Silas moves between me and Monica again, deftly getting me out the door and into the hallway, zigging and zagging down turns until we’re in front of a plain door. He knocks.

  The door opens.

  A short man with thinning grey hair answers, wearing a doctor’s lab coat, holding a small electronic device in his hand about the size of an iPad mini. He opens the door further and looks at me, one eyebrow going up. Dark brown rheumy eyes take me in. He has no eyelashes, and the whites of his eyes are tinged yellow.

  “Jane Borokov, I assume?”

  “Are you searching someone else for implants today?” I ask, looking at the clock pointedly. It’s late. Then again, when you work for whatever agency this doctor is with, time ceases to matter.

  “You expect me to say no.” His voice is faintly accented, something from a romance language. I cannot tell whether it’s Spanish, French, Portuguese–who knows. Silas motions for me to enter before him, and in the space between us, the doctor starts to close the door, leaving Silas out.

  “No. I’m staying,” he says, squeezing into the tiny exam room.

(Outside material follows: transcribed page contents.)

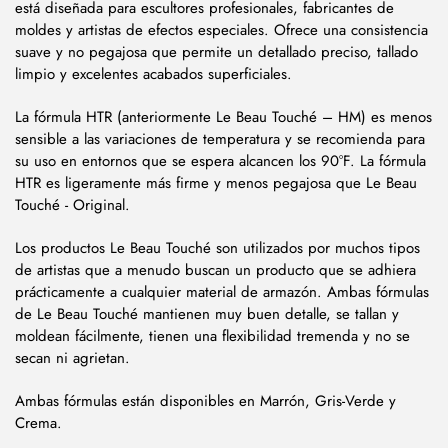
está diseñada para escultores profesionales, fabricantes de
moldes y artistas de efectos especiales. Ofrece una consistencia
suave y no pegajosa que permite un detallado preciso, tallado
limpio y excelentes acabados superficiales.
La fórmula HTR (anteriormente Le Beau Touché – HM) es menos
sensible a las variaciones de temperatura y se recomienda para
su uso en entornos que se espera alcancen los 90°F. La fórmula
HTR es ligeramente más firme y menos pegajosa que Le Beau
Touché - Original.
Los productos Le Beau Touché son utilizados por muchos tipos
de artistas que a menudo buscan un producto que se adhiera
prácticamente a cualquier material de armazón. Ambas fórmulas
de Le Beau Touché mantienen muy buen detalle, se tallan y
moldean fácilmente, tienen una flexibilidad tremenda y no se
secan ni agrietan.
Ambas fórmulas están disponibles en Marrón, Gris-Verde y
Crema.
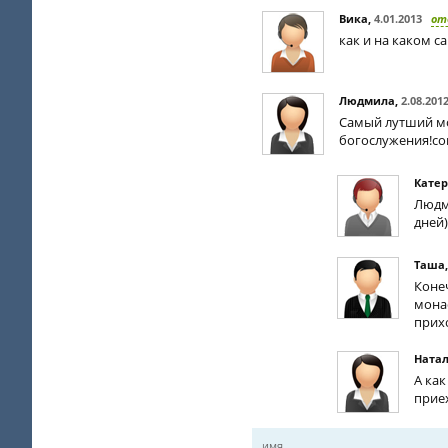
Вика
,
4.01.2013
от
как и на каком с
Людмила
,
2.08.201
Самый лутший мо
богослужения!со
Кате
Людм
дней)
Таша
Коне
монас
прих
Ната
А ка
прие
имя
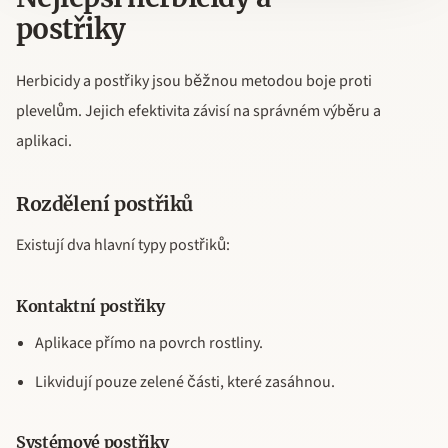
postřiky
Herbicidy a postřiky jsou běžnou metodou boje proti
plevelům. Jejich efektivita závisí na správném výběru a
aplikaci.
Rozdělení postřiků
Existují dva hlavní typy postřiků:
Kontaktní postřiky
Aplikace přímo na povrch rostliny.
Likvidují pouze zelené části, které zasáhnou.
Systémové postřiky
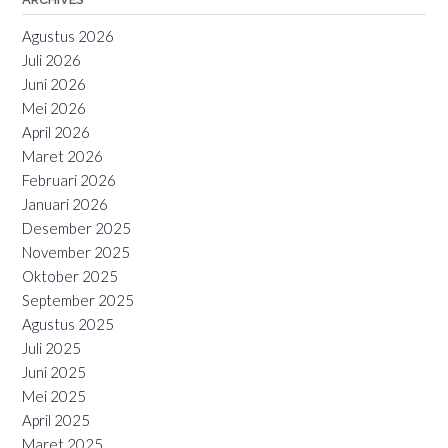
Agustus 2026
Juli 2026
Juni 2026
Mei 2026
April 2026
Maret 2026
Februari 2026
Januari 2026
Desember 2025
November 2025
Oktober 2025
September 2025
Agustus 2025
Juli 2025
Juni 2025
Mei 2025
April 2025
Maret 2025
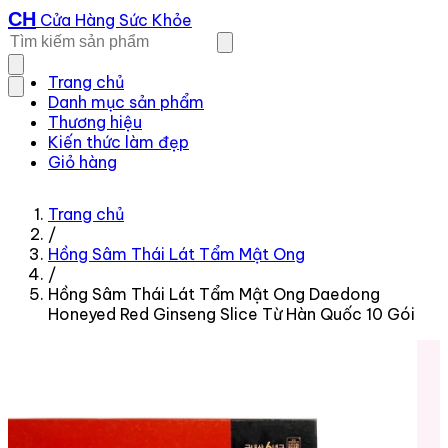
CH
Cửa Hàng Sức Khỏe
Trang chủ
Danh mục sản phẩm
Thương hiệu
Kiến thức làm đẹp
Giỏ hàng
Trang chủ
/
Hồng Sâm Thái Lát Tẩm Mật Ong
/
Hồng Sâm Thái Lát Tẩm Mật Ong Daedong
Honeyed Red Ginseng Slice Từ Hàn Quốc 10 Gói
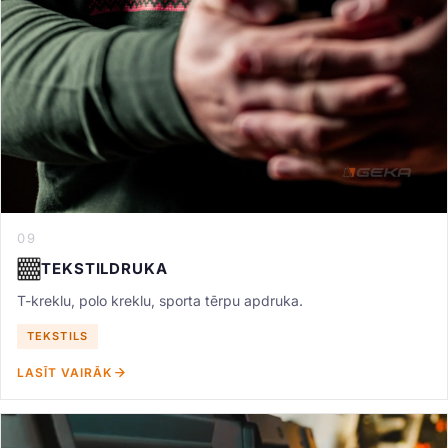
09
TEKSTILDRUKA
T-kreklu, polo kreklu, sporta tērpu apdruka.
TEKSTILS
LASĪT VAIRĀK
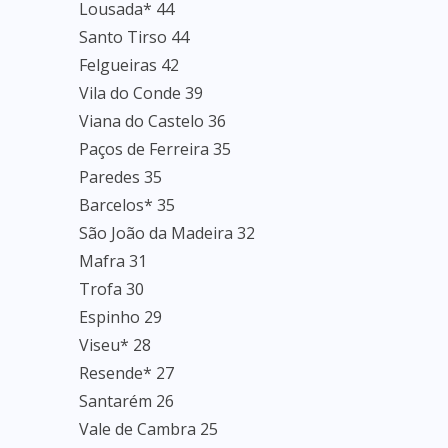
Lousada* 44
Santo Tirso 44
Felgueiras 42
Vila do Conde 39
Viana do Castelo 36
Paços de Ferreira 35
Paredes 35
Barcelos* 35
São João da Madeira 32
Mafra 31
Trofa 30
Espinho 29
Viseu* 28
Resende* 27
Santarém 26
Vale de Cambra 25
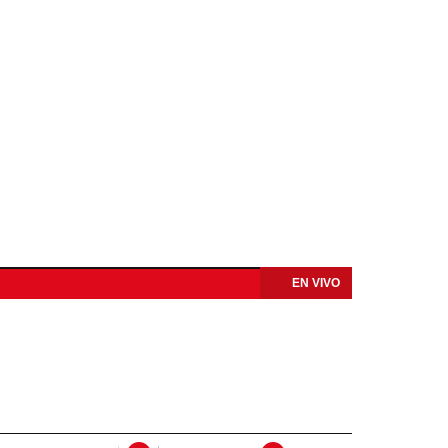
EN VIVO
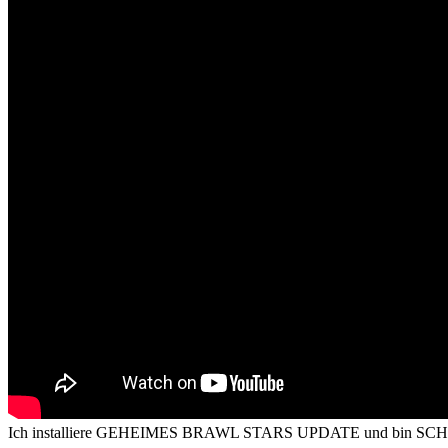
Ich installiere GEHEIMES BRAWL STARS UPDATE und bin SCH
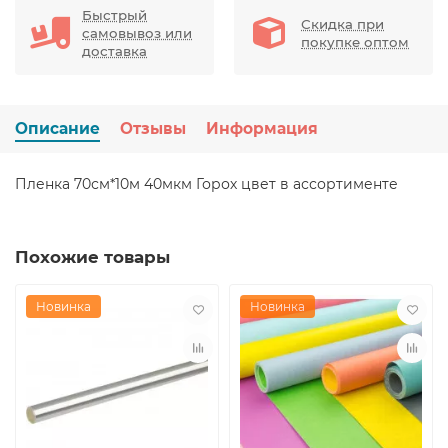
Быстрый
Скидка при
самовывоз или
покупке оптом
доставка
Описание
Отзывы
Информация
Пленка 70см*10м 40мкм Горох цвет в ассортименте
Похожие товары
Новинка
Новинка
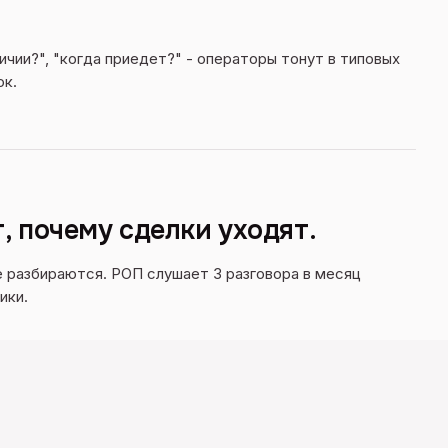
личии?", "когда приедет?" - операторы тонут в типовых
ок.
т, почему сделки уходят.
е разбираются. РОП слушает 3 разговора в месяц
ики.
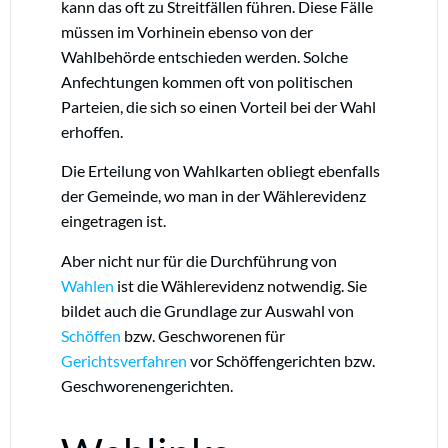
kann das oft zu Streitfällen führen. Diese Fälle
müssen im Vorhinein ebenso von der
Wahlbehörde entschieden werden. Solche
Anfechtungen kommen oft von politischen
Parteien, die sich so einen Vorteil bei der Wahl
erhoffen.
Die Erteilung von Wahlkarten obliegt ebenfalls
der Gemeinde, wo man in der Wählerevidenz
eingetragen ist.
Aber nicht nur für die Durchführung von
Wahlen
ist die Wählerevidenz notwendig. Sie
bildet auch die Grundlage zur Auswahl von
Schöffen
bzw. Geschworenen für
Gerichtsverfahren
vor Schöffengerichten bzw.
Geschworenengerichten.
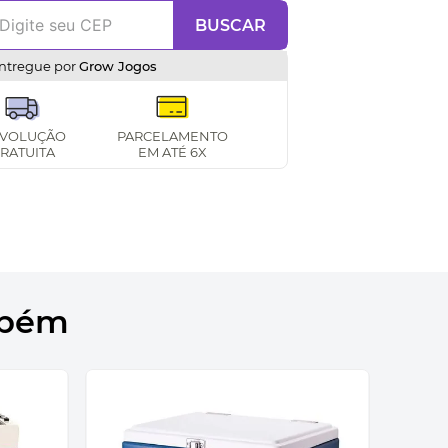
BUSCAR
ntregue por
Grow Jogos
VOLUÇÃO
PARCELAMENTO
RATUITA
EM ATÉ 6X
mbém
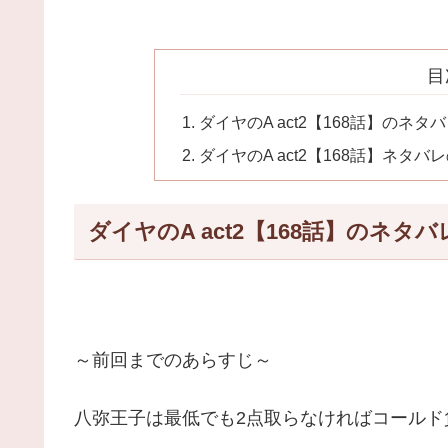
目
ダイヤのA act2【168話】のネタ
ダイヤのA act2【168話】ネタバ
ダイヤのA act2【168話】のネタバ
～前回までのあらすじ～
八弥王子は最低でも2点取らなければコールド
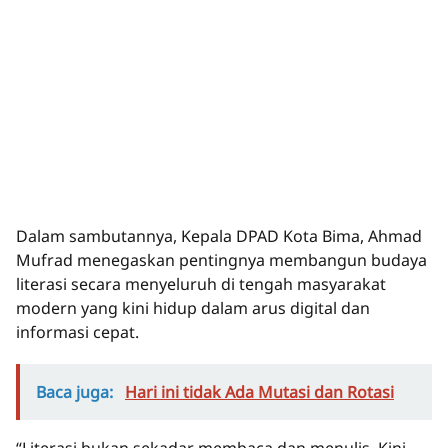
Dalam sambutannya, Kepala DPAD Kota Bima, Ahmad
Mufrad menegaskan pentingnya membangun budaya
literasi secara menyeluruh di tengah masyarakat
modern yang kini hidup dalam arus digital dan
informasi cepat.
Baca juga:
Hari ini tidak Ada Mutasi dan Rotasi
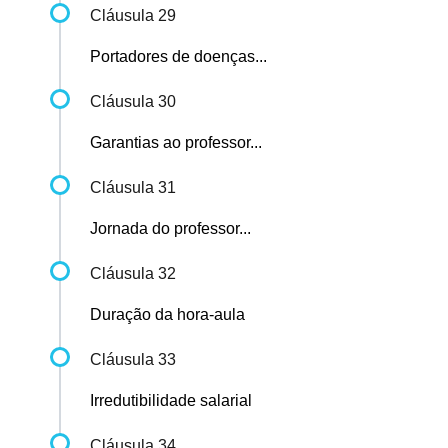
Cláusula 29
Portadores de doenças...
Cláusula 30
Garantias ao professor...
Cláusula 31
Jornada do professor...
Cláusula 32
Duração da hora-aula
Cláusula 33
Irredutibilidade salarial
Cláusula 34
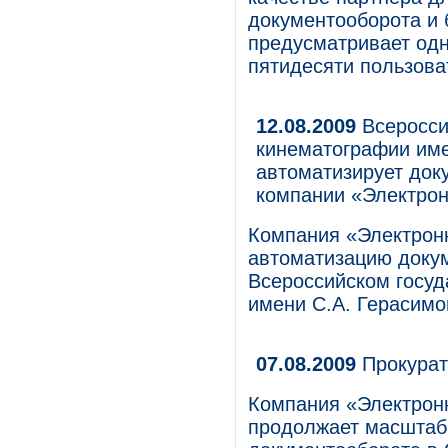
документооборота и 
предусматривает од
пятидесяти пользова
12.08.2009
Всеросси
кинематографии име
автоматизирует док
компании «Электро
Компания «Электрон
автоматизацию доку
Всероссийском госуд
имени С.А. Герасимо
07.08.2009
Прокурат
Компания «Электро
продолжает масштаб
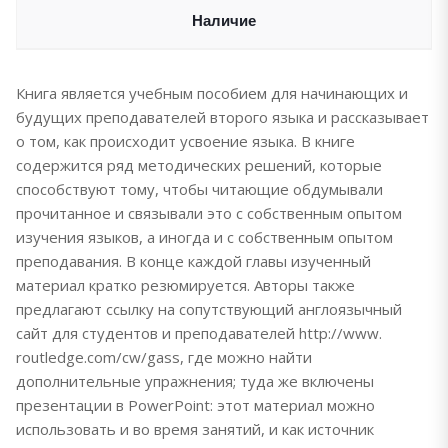
Наличие
Книга является учебным пособием для начинающих и
будущих преподавателей второго языка и рассказывает
о том, как происходит усвоение языка. В книге
содержится ряд методических решений, которые
способствуют тому, чтобы читающие обдумывали
прочитанное и связывали это с собственным опытом
изучения языков, а иногда и с собственным опытом
преподавания. В конце каждой главы изученный
материал кратко резюмируется. Авторы также
предлагают ссылку на сопутствующий англоязычный
сайт для студентов и преподавателей http://www.
routledge.com/cw/gass, где можно найти
дополнительные упражнения; туда же включены
презентации в PowerPoint: этот материал можно
использовать и во время занятий, и как источник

  “Absolutely not,” the doctor says.

  “Absolutely yes.” Silas’s body grows the way it does when he’s defending me. “Or she leaves.”

  “This isn’t protocol.”

  “Depends on whose protocol you’re talking about. My orders say I have visual on the client at all times. She’s under death-threat watch.”

  “Or you’re a pervert who wants to see her naked.”

  “Oh, he already has,” I quickly explain. “Twice.”

  “That’s not helping, Jane.” Silas gives the doctor an unblinking look, saying nothing more.

  “Fine. Jane, sit here for the dental exam.” He pats the doctor’s rolling stool at the end of a standard exam table, the kind you find in any doctor’s office.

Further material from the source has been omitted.